**GOAL OF THE EXERCISE:** Could you reproduce every entry as it stands, leaving the pictures behind?

══ RECORDED DATA ══

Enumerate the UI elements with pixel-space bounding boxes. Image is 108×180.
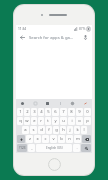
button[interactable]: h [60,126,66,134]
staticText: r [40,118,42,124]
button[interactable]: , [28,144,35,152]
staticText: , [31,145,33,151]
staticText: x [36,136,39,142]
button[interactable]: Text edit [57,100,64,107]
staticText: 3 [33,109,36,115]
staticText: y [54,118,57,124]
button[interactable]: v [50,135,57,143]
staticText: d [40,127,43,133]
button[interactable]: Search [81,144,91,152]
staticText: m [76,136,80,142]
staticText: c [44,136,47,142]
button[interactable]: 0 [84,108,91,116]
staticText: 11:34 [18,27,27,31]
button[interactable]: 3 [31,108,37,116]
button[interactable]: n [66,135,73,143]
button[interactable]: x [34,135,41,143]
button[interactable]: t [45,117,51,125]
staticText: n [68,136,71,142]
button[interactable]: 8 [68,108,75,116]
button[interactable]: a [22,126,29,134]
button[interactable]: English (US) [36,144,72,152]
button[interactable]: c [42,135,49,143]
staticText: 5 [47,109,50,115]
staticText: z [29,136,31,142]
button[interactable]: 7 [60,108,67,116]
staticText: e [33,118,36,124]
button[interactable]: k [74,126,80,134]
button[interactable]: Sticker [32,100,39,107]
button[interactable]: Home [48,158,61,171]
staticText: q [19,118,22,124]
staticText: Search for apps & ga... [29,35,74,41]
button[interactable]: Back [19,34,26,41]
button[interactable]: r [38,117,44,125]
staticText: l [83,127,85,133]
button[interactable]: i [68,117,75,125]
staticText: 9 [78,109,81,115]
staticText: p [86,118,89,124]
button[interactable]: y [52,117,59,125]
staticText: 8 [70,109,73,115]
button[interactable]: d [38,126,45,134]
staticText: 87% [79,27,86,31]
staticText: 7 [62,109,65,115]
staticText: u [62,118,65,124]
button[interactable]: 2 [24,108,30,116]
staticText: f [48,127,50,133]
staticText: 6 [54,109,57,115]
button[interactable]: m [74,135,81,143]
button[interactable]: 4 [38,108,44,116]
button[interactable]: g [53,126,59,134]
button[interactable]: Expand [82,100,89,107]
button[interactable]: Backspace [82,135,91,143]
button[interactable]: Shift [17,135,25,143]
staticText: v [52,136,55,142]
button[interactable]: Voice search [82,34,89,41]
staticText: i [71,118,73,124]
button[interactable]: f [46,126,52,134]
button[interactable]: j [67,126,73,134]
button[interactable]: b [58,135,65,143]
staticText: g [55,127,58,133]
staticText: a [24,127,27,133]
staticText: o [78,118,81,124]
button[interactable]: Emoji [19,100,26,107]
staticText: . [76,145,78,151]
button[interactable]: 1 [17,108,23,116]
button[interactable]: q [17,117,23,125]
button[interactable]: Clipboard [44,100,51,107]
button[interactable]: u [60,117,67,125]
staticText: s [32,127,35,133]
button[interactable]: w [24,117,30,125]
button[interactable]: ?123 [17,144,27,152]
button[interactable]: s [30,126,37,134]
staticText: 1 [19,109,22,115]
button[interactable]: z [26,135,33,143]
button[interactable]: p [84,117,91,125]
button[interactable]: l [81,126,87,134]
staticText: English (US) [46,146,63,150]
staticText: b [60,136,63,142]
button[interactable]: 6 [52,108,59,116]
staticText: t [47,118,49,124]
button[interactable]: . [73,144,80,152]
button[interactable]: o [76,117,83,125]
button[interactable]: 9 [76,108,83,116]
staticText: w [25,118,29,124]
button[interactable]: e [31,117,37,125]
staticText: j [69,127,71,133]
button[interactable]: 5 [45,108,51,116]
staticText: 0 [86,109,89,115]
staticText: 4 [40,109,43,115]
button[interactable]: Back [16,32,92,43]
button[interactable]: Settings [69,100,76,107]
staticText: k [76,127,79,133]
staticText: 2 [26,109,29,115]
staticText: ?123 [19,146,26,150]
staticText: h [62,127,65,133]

═══

**SOLUTION BELOW:**
Enumerate the UI elements with pixel-space bounding boxes. Image is 108×180.
button[interactable]: h [60,126,66,134]
staticText: r [40,118,42,124]
button[interactable]: , [28,144,35,152]
staticText: , [31,145,33,151]
staticText: x [36,136,39,142]
button[interactable]: Text edit [57,100,64,107]
staticText: 3 [33,109,36,115]
staticText: y [54,118,57,124]
button[interactable]: v [50,135,57,143]
staticText: d [40,127,43,133]
button[interactable]: Search [81,144,91,152]
staticText: m [76,136,80,142]
staticText: c [44,136,47,142]
button[interactable]: 0 [84,108,91,116]
staticText: 11:34 [18,27,27,31]
button[interactable]: 3 [31,108,37,116]
button[interactable]: n [66,135,73,143]
button[interactable]: x [34,135,41,143]
button[interactable]: t [45,117,51,125]
staticText: n [68,136,71,142]
button[interactable]: 8 [68,108,75,116]
button[interactable]: a [22,126,29,134]
button[interactable]: English (US) [36,144,72,152]
button[interactable]: c [42,135,49,143]
staticText: 5 [47,109,50,115]
staticText: z [29,136,31,142]
button[interactable]: 7 [60,108,67,116]
staticText: e [33,118,36,124]
button[interactable]: k [74,126,80,134]
button[interactable]: Sticker [32,100,39,107]
button[interactable]: Home [48,158,61,171]
staticText: q [19,118,22,124]
staticText: Search for apps & ga... [29,35,74,41]
button[interactable]: Back [19,34,26,41]
button[interactable]: r [38,117,44,125]
staticText: l [83,127,85,133]
button[interactable]: i [68,117,75,125]
staticText: 9 [78,109,81,115]
staticText: p [86,118,89,124]
button[interactable]: y [52,117,59,125]
staticText: 8 [70,109,73,115]
button[interactable]: d [38,126,45,134]
staticText: 87% [79,27,86,31]
staticText: 7 [62,109,65,115]
staticText: u [62,118,65,124]
button[interactable]: 2 [24,108,30,116]
staticText: f [48,127,50,133]
staticText: 6 [54,109,57,115]
button[interactable]: m [74,135,81,143]
button[interactable]: 4 [38,108,44,116]
button[interactable]: g [53,126,59,134]
button[interactable]: Expand [82,100,89,107]
button[interactable]: Backspace [82,135,91,143]
button[interactable]: Shift [17,135,25,143]
staticText: v [52,136,55,142]
button[interactable]: Voice search [82,34,89,41]
staticText: i [71,118,73,124]
button[interactable]: f [46,126,52,134]
button[interactable]: j [67,126,73,134]
button[interactable]: b [58,135,65,143]
staticText: g [55,127,58,133]
staticText: a [24,127,27,133]
staticText: o [78,118,81,124]
button[interactable]: Emoji [19,100,26,107]
staticText: . [76,145,78,151]
button[interactable]: 1 [17,108,23,116]
button[interactable]: q [17,117,23,125]
button[interactable]: Clipboard [44,100,51,107]
button[interactable]: u [60,117,67,125]
staticText: s [32,127,35,133]
button[interactable]: w [24,117,30,125]
button[interactable]: ?123 [17,144,27,152]
button[interactable]: s [30,126,37,134]
staticText: 1 [19,109,22,115]
button[interactable]: z [26,135,33,143]
button[interactable]: p [84,117,91,125]
button[interactable]: l [81,126,87,134]
staticText: English (US) [46,146,63,150]
staticText: b [60,136,63,142]
button[interactable]: 6 [52,108,59,116]
staticText: t [47,118,49,124]
button[interactable]: . [73,144,80,152]
button[interactable]: o [76,117,83,125]
button[interactable]: 9 [76,108,83,116]
staticText: w [25,118,29,124]
button[interactable]: e [31,117,37,125]
staticText: j [69,127,71,133]
button[interactable]: 5 [45,108,51,116]
staticText: 0 [86,109,89,115]
staticText: 4 [40,109,43,115]
button[interactable]: Back [16,32,92,43]
button[interactable]: Settings [69,100,76,107]
staticText: k [76,127,79,133]
staticText: 2 [26,109,29,115]
staticText: ?123 [19,146,26,150]
staticText: h [62,127,65,133]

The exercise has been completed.